Start of Data provided
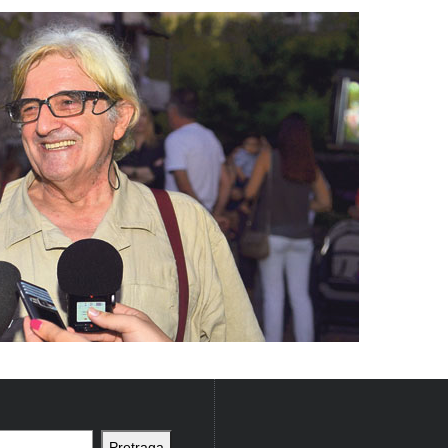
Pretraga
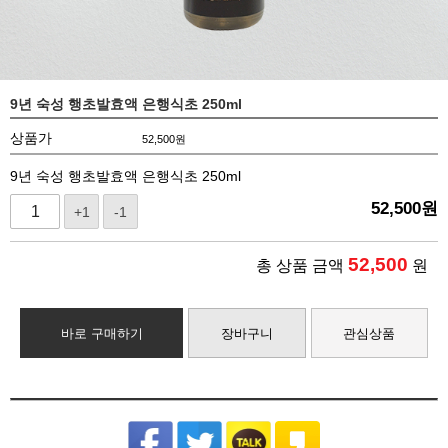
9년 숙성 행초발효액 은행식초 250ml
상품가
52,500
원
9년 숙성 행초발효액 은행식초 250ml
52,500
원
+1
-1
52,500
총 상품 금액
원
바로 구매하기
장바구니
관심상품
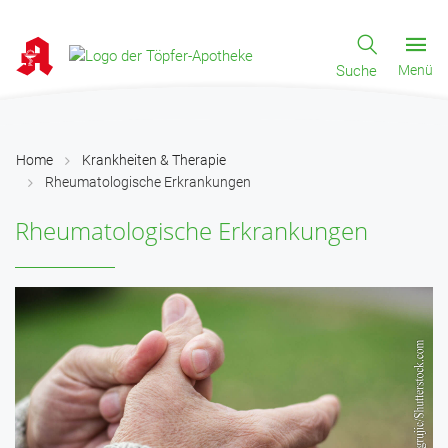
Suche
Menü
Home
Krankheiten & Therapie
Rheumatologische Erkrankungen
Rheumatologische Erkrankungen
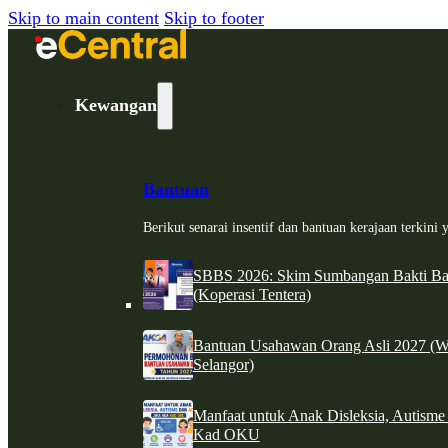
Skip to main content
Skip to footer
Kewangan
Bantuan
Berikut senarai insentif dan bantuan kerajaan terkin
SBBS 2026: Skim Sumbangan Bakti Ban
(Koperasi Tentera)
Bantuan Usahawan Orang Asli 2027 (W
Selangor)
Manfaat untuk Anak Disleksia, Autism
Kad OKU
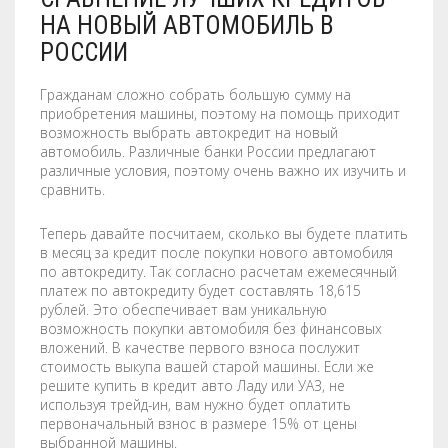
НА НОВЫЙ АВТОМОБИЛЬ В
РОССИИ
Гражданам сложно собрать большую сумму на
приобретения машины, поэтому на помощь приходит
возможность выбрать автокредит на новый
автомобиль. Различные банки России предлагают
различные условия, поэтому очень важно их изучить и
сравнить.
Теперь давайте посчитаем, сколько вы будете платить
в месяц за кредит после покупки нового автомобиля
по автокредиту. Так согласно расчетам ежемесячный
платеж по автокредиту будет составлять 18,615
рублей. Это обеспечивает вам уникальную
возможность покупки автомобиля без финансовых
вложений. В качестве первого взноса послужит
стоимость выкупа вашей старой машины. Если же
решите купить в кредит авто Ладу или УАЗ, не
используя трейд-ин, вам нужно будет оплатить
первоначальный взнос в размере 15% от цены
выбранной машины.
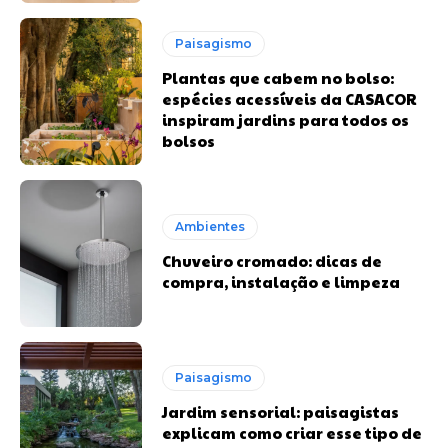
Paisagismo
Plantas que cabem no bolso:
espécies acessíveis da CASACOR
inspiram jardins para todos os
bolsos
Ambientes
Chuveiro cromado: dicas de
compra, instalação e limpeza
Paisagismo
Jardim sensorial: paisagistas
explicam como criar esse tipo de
End of Data provided
◆ Work order ◆
Find the number of lines in the listing that carry the word "машины". Only that figure should appear in the reply.

◆ Exercise solution ◆
3